When Williamson was run out for 57 off 69 balls in a mix-up with Taylor at the end of the 30th over, New Zealand had eased to 152 for three after opting to bat.
Rubel Hossain and the recalled Taskin Ahmed challenged the New Zealand captain at times, but he added to scores of 100 and 87 in the tournament.
Taylor eventually posted 63 off 82 on a green-tinged pitch before mistiming a flick to short fine leg off Taskin.
New Zealand were 201 for four in the 39th over.
The hiccups came when Mosaddek Hossain began his second over, the 44th of the innings.

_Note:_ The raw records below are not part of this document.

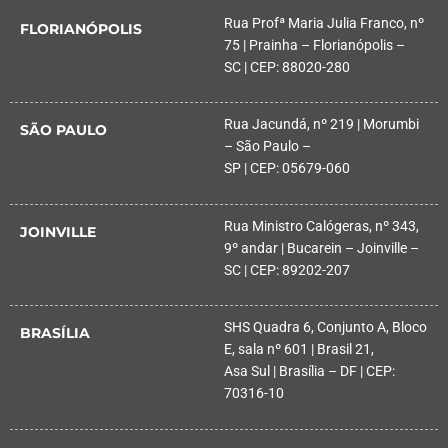
Rua Profª Maria Julia Franco, nº
FLORIANÓPOLIS
75 | Prainha – Florianópolis –
SC | CEP: 88020-280
Rua Jacundá, nº 219 | Morumbi
SÃO PAULO
– São Paulo –
SP | CEP: 05679-060
Rua Ministro Calógeras, nº 343,
JOINVILLE
9º andar | Bucarein – Joinville –
SC | CEP: 89202-207
SHS Quadra 6, Conjunto A, Bloco
BRASÍLIA
E, sala nº 601 | Brasil 21,
Asa Sul | Brasília – DF | CEP:
70316-10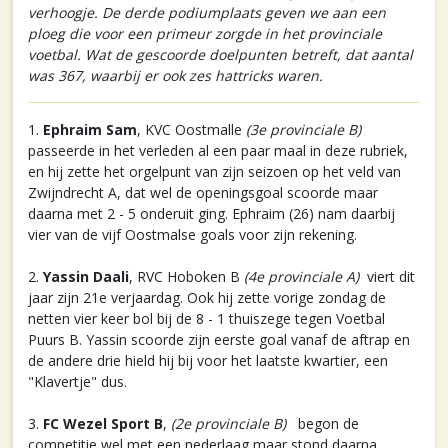
verhoogje. De derde podiumplaats geven we aan een
ploeg die voor een primeur zorgde in het provinciale
voetbal. Wat de gescoorde doelpunten betreft, dat aantal
was 367, waarbij er ook zes hattricks waren.
1.
Ephraim Sam
, KVC Oostmalle
(3e provinciale B)
passeerde in het verleden al een paar maal in deze rubriek,
en hij zette het orgelpunt van zijn seizoen op het veld van
Zwijndrecht A, dat wel de openingsgoal scoorde maar
daarna met 2 - 5 onderuit ging. Ephraim (26) nam daarbij
vier van de vijf Oostmalse goals voor zijn rekening.
2.
Yassin Daali
, RVC Hoboken B
(4e provinciale A)
viert dit
jaar zijn 21e verjaardag. Ook hij zette vorige zondag de
netten vier keer bol bij de 8 - 1 thuiszege tegen Voetbal
Puurs B. Yassin scoorde zijn eerste goal vanaf de aftrap en
de andere drie hield hij bij voor het laatste kwartier, een
"Klavertje" dus.
3.
FC Wezel Sport B
,
(2e provinciale B)
begon de
competitie wel met een nederlaag maar stond daarna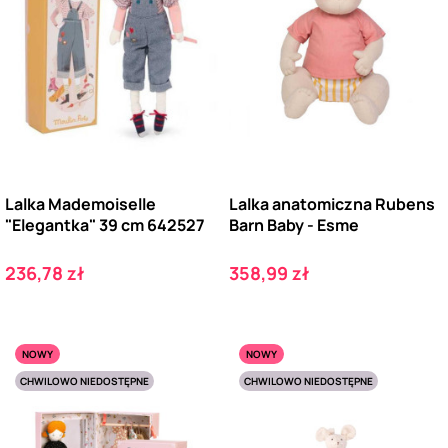
Lalka Mademoiselle
Lalka anatomiczna Rubens
"Elegantka" 39 cm 642527
Barn Baby - Esme
Cena
Cena
236,78 zł
358,99 zł
NOWY
NOWY
CHWILOWO NIEDOSTĘPNE
CHWILOWO NIEDOSTĘPNE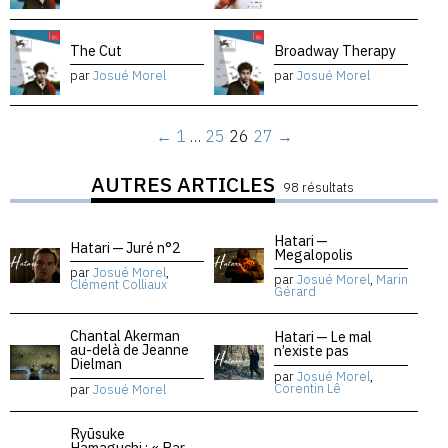
The Cut
Broadway Therapy
par
Josué Morel
par
Josué Morel
←
1
…
25
26
27
→
AUTRES ARTICLES
98 résultats
Hatari —
Hatari — Juré n°2
Megalopolis
par
Josué Morel
,
par
Josué Morel
,
Marin
Clément Colliaux
Gérard
Chantal Akerman
Hatari — Le mal
au-delà de Jeanne
n’existe pas
Dielman
par
Josué Morel
,
Corentin Lê
par
Josué Morel
Ryūsuke
Hamaguchi : « Par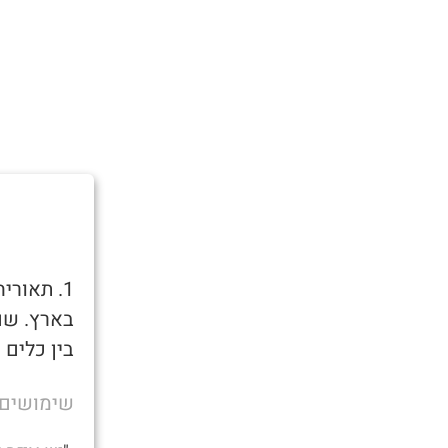
1. תאורי
בארץ. שם
בין כלים 
שימושים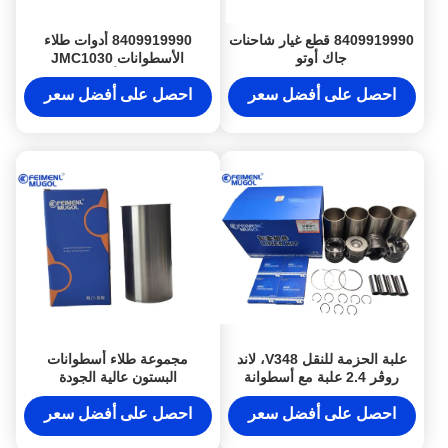
8409919990 قطع غيار شاحنات
8409919990 أدوات طلاء
جاك أوتو
الأسطوانات JMC1030
JMC1040 أدوات طلاء
الأسطوانات JX493ZLQ إيسوزو
احصل على أفضل سعر
احصل على أفضل سعر
علبة الحزمة للنقل V348، لاند
مجموعة طلاء أسطوانات
روڤر 2.4 علبة مع أسطوانة
البستون عالية الجودة
حلقات البستون حلقات تحمل
0601214302005
غسيل
JMC493/4JB1
احصل على أفضل سعر
احصل على أفضل سعر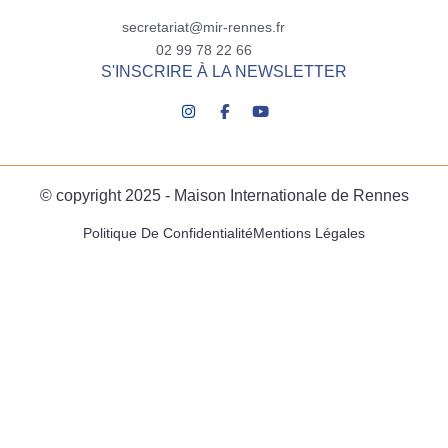
secretariat@mir-rennes.fr
02 99 78 22 66
S'INSCRIRE À LA NEWSLETTER
© copyright 2025 - Maison Internationale de Rennes
Politique De Confidentialité
Mentions Légales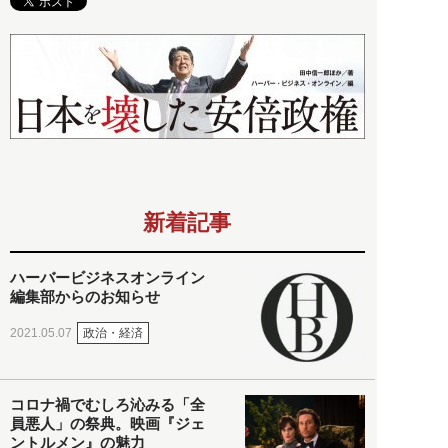
新着記事
ハーバービジネスオンライン
編集部からのお知らせ
政治・経済
2021.05.07
コロナ禍でむしろ沁みる「全
員悪人」の祭典。映画『ジェ
ントルメン』の魅力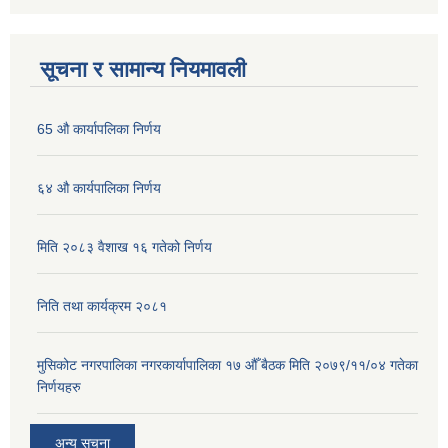
सूचना र सामान्य नियमावली
65 औ कार्यापलिका निर्णय
६४ औ कार्यपालिका निर्णय
मिति २०८३ वैशाख १६ गतेको निर्णय
निति तथा कार्यक्रम २०८१
मुसिकोट नगरपालिका नगरकार्यापालिका १७ औँ बैठक मिति २०७९/११/०४ गतेका
निर्णयहरु
अन्य सूचना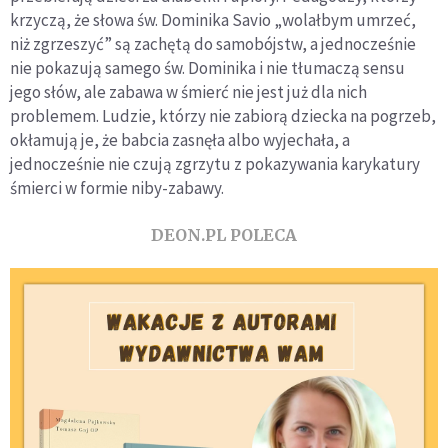
krzyczą, że słowa św. Dominika Savio „wolałbym umrzeć,
niż zgrzeszyć” są zachętą do samobójstw, a jednocześnie
nie pokazują samego św. Dominika i nie tłumaczą sensu
jego słów, ale zabawa w śmierć nie jest już dla nich
problemem. Ludzie, którzy nie zabiorą dziecka na pogrzeb,
okłamują je, że babcia zasnęła albo wyjechała, a
jednocześnie nie czują zgrzytu z pokazywania karykatury
śmierci w formie niby-zabawy.
DEON.PL POLECA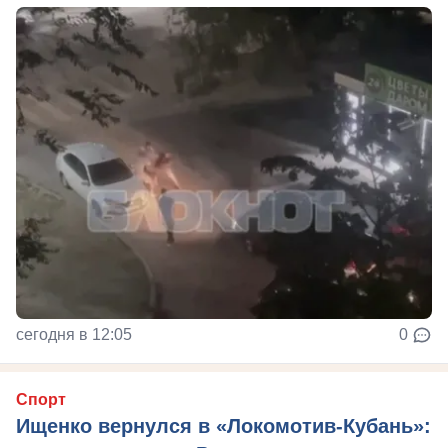
сегодня в 12:05
0
Спорт
Ищенко вернулся в «Локомотив-Кубань»: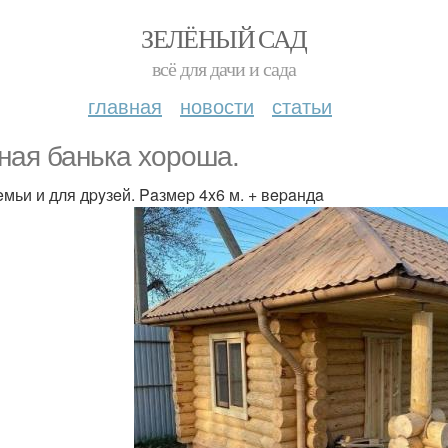
ЗЕЛЁНЫЙ САД
всё для дачи и сада
главная
новости
статьи
ная банька хороша.
eмьи и для дpyзeй. Paзмep 4x6 м. + вepaндa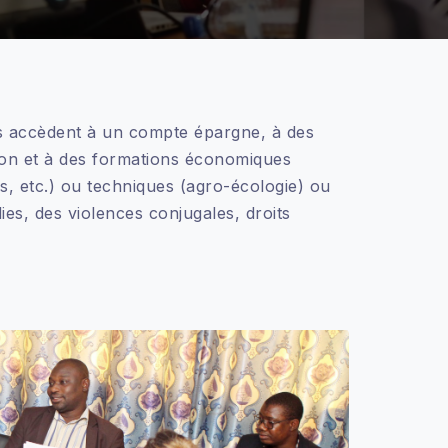
s accèdent à un compte épargne, à des
tion et à des formations économiques
ks, etc.) ou techniques (agro-écologie) ou
es, des violences conjugales, droits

The 21-year-old off-spinner dismissed Neil Broom for 36 off 40 balls from his first delivery. The New Zealand No.5 skewed a leading edge behind point, as he swung for the legside. A single to Jimmy Neesham brought Corey Anderson on strike. He was adjudged lbw first ball. Neesham advised a review but the DRS left little doubt.

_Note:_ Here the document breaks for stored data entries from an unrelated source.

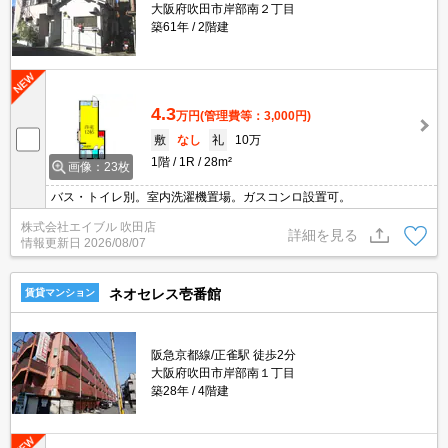
大阪府吹田市岸部南２丁目
築61年
2階建
4.3
万円
(管理費等：3,000円)
敷
なし
礼
10万
1階
1R
28m²
画像：23枚
バス・トイレ別。室内洗濯機置場。ガスコンロ設置可。
株式会社エイブル 吹田店
詳細を見る
情報更新日
2026/08/07
ネオセレス壱番館
賃貸マンション
阪急京都線/正雀駅 徒歩2分
大阪府吹田市岸部南１丁目
築28年
4階建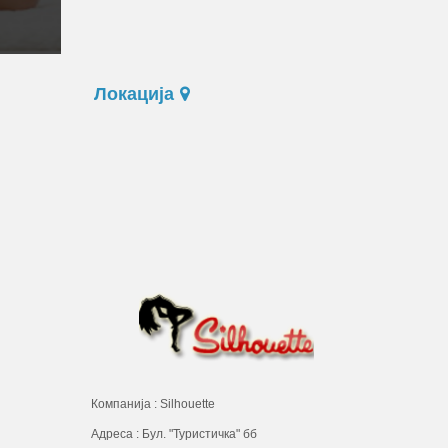
Локација
Компанија : Silhouette
Адреса : Бул. "Туристичка" бб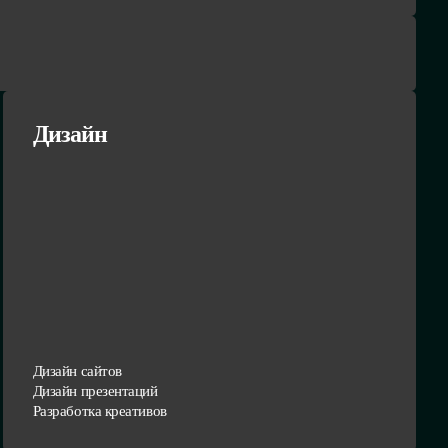
Дизайн
Дизайн сайтов
Дизайн презентаций
Разработка креативов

Mosaddek continued his destruction by getting a ball to hold its line to Neesham around the wicket in the next over. The left-hander played for the spin and was stumped for 23 off 24 balls.

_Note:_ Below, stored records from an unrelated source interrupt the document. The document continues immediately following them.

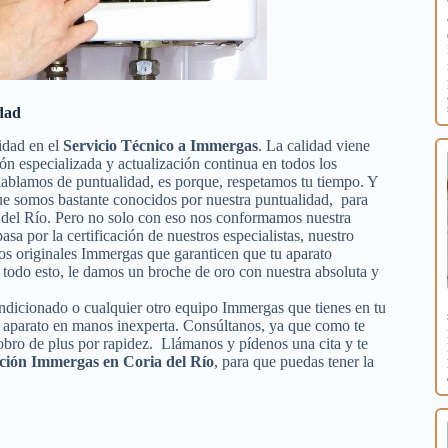
dad
idad en el
Servicio Técnico a Immergas
. La calidad viene
ión especializada y actualización continua en todos los
ablamos de puntualidad, es porque, respetamos tu tiempo. Y
 que somos bastante conocidos por nuestra puntualidad, para
a del Río. Pero no solo con eso nos conformamos nuestra
asa por la certificación de nuestros especialistas, nuestro
ios originales Immergas que garanticen que tu aparato
todo esto, le damos un broche de oro con nuestra absoluta y
condicionado o cualquier otro equipo Immergas que tienes en tu
tu aparato en manos inexperta. Consúltanos, ya que como te
obro de plus por rapidez. Llámanos y pídenos una cita y te
ación Immergas en Coria del Río
, para que puedas tener la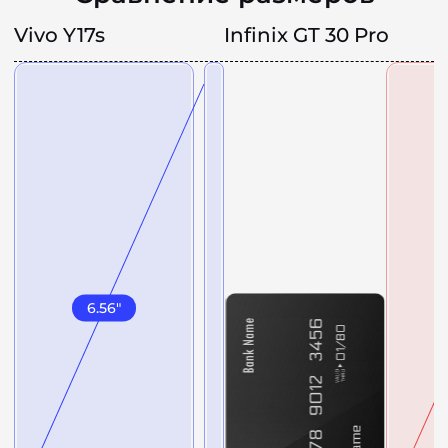
Vivo Y17s
Infinix GT 30 Pro
6.56
"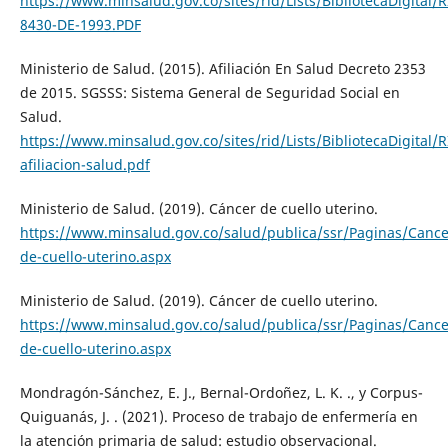
https://www.minsalud.gov.co/sites/rid/Lists/BibliotecaDigita
8430-DE-1993.PDF
Ministerio de Salud. (2015). Afiliación En Salud Decreto 2353
de 2015. SGSSS: Sistema General de Seguridad Social en
Salud.
https://www.minsalud.gov.co/sites/rid/Lists/BibliotecaDigita
afiliacion-salud.pdf
Ministerio de Salud. (2019). Cáncer de cuello uterino.
https://www.minsalud.gov.co/salud/publica/ssr/Paginas/Cance
de-cuello-uterino.aspx
Ministerio de Salud. (2019). Cáncer de cuello uterino.
https://www.minsalud.gov.co/salud/publica/ssr/Paginas/Cance
de-cuello-uterino.aspx
Mondragón-Sánchez, E. J., Bernal-Ordoñez, L. K. ., y Corpus-
Quiguanás, J. . (2021). Proceso de trabajo de enfermería en
la atención primaria de salud: estudio observacional.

Mosaddek finished with three for 13 from three overs but was supported by Taskin (two for 43 off eight) and Rubel (one for 60 off 10).
Mitchell Santner (13 off 16 balls) and Southee (10 off five) were not out.
If Australia lose to England at Birmingham tomorrow, Bangladesh reach the semi-finals.
However, rain is forecast, meaning Australia could exit without playing a game.
The competition rules state if teams are equal on points, the team with the most wins in group matches will be placed in the higher position.
Bangladesh won by five wickets with 10 balls to spare chasing 271 against New Zealand in their previous meeting in Dublin; the first time they had triumphed in 17 ODIs against the Black Caps away from home.
That clearly bred confidence after losing the series in New Zealand 3-0 over summer. Cardiff was a triumph for their developing game.